TASK ITEM: Beneath this instruction is a listing. Transcribe from it only the stretch from the line with "All Articles (135, 2142)" through the line with "0 comments (191, 121)", both end lines included, exactly as written.

PROVIDED DATA:

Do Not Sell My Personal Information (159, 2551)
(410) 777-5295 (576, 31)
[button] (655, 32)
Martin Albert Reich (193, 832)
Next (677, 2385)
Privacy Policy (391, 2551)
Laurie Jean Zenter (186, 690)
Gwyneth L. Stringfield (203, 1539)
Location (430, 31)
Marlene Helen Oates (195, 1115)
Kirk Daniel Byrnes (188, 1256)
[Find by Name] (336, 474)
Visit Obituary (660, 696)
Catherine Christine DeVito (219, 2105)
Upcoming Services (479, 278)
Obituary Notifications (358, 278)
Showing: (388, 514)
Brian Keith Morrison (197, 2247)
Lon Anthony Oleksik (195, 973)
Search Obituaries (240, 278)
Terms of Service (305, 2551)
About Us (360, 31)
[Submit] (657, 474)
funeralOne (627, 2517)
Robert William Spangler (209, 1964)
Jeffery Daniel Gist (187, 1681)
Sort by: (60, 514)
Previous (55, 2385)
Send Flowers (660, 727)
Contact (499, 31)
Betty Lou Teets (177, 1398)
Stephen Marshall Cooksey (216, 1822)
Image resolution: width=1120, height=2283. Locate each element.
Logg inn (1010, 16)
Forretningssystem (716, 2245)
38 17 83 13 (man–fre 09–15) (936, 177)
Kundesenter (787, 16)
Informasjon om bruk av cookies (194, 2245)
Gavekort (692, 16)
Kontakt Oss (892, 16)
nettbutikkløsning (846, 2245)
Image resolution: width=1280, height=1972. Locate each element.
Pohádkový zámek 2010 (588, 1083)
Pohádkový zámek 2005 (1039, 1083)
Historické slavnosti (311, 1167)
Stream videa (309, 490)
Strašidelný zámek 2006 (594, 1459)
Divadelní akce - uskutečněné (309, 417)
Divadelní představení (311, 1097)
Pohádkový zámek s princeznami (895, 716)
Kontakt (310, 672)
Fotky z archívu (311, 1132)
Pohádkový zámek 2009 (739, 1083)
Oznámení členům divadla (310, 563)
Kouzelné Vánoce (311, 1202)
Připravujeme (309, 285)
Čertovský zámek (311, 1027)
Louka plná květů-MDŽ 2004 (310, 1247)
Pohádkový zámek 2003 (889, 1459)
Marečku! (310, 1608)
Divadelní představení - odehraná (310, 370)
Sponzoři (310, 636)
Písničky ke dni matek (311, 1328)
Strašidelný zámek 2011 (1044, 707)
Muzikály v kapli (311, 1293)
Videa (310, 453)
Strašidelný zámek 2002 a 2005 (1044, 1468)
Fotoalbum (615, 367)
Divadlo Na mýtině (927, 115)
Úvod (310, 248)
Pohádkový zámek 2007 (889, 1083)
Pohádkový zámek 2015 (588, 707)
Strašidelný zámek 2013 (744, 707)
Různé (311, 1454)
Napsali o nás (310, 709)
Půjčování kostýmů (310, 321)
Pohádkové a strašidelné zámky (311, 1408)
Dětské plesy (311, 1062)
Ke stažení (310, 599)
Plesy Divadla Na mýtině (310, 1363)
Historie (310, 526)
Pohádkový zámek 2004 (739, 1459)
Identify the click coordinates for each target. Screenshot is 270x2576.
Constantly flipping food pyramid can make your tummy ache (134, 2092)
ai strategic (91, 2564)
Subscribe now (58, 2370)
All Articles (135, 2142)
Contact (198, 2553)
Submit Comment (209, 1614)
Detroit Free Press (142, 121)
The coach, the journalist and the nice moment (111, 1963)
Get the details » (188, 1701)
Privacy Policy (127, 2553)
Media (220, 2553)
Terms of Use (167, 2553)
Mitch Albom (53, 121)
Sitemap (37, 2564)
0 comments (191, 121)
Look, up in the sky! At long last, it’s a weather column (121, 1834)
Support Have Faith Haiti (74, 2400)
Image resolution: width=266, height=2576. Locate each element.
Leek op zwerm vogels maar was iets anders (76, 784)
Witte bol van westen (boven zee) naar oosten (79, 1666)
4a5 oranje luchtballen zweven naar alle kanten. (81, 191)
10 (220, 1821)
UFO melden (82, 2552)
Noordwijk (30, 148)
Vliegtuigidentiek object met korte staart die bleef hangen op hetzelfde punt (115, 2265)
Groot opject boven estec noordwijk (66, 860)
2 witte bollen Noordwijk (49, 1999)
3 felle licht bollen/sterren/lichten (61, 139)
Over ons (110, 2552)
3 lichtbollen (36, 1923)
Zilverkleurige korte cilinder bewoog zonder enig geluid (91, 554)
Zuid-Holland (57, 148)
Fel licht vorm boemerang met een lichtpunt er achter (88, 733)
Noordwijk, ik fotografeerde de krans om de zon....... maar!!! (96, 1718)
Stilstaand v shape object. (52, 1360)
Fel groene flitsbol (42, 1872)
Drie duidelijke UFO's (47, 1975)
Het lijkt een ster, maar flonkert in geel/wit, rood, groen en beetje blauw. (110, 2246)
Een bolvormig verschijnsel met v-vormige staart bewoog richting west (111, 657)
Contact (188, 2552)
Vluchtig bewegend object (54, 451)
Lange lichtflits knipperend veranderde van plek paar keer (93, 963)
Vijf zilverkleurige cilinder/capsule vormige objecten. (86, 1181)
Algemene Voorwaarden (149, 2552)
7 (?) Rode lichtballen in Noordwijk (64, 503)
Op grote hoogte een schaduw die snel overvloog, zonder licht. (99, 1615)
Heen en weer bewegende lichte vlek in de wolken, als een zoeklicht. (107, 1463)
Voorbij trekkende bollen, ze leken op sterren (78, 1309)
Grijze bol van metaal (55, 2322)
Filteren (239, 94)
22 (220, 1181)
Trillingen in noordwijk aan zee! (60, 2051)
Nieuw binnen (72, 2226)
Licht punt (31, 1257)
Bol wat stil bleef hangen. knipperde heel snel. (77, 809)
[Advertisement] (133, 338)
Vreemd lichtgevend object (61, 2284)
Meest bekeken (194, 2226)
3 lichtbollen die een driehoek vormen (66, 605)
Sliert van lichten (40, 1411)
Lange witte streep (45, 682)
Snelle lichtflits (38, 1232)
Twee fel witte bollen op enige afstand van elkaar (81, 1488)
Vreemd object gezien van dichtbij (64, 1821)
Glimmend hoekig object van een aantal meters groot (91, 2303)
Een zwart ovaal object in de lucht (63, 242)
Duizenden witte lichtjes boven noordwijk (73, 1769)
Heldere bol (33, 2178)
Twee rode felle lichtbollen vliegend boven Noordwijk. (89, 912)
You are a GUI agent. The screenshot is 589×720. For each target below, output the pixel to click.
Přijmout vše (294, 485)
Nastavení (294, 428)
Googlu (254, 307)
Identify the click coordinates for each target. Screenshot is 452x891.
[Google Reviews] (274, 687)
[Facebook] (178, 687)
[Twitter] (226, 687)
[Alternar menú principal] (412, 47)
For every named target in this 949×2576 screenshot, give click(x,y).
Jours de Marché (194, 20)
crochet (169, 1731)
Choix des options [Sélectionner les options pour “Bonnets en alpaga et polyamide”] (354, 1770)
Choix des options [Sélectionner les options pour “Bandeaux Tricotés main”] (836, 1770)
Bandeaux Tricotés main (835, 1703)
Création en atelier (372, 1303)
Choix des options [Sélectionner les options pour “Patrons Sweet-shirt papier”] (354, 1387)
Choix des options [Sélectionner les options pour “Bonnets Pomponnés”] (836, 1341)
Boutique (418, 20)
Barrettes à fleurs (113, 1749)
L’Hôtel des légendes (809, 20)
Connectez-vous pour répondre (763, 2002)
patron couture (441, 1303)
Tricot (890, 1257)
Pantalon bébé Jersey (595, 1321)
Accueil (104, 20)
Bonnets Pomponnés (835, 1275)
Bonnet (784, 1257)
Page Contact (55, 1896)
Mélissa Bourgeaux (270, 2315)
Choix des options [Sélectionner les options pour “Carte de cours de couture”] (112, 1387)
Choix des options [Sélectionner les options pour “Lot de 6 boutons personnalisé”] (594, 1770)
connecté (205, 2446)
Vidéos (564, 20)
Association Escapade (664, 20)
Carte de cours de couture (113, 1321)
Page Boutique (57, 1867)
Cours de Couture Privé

FINAL ANSWER:
All Articles (135, 2142)
Contact (198, 2553)
Submit Comment (209, 1614)
Detroit Free Press (142, 121)
The coach, the journalist and the nice moment (111, 1963)
Get the details » (188, 1701)
Privacy Policy (127, 2553)
Media (220, 2553)
Terms of Use (167, 2553)
Mitch Albom (53, 121)
Sitemap (37, 2564)
0 comments (191, 121)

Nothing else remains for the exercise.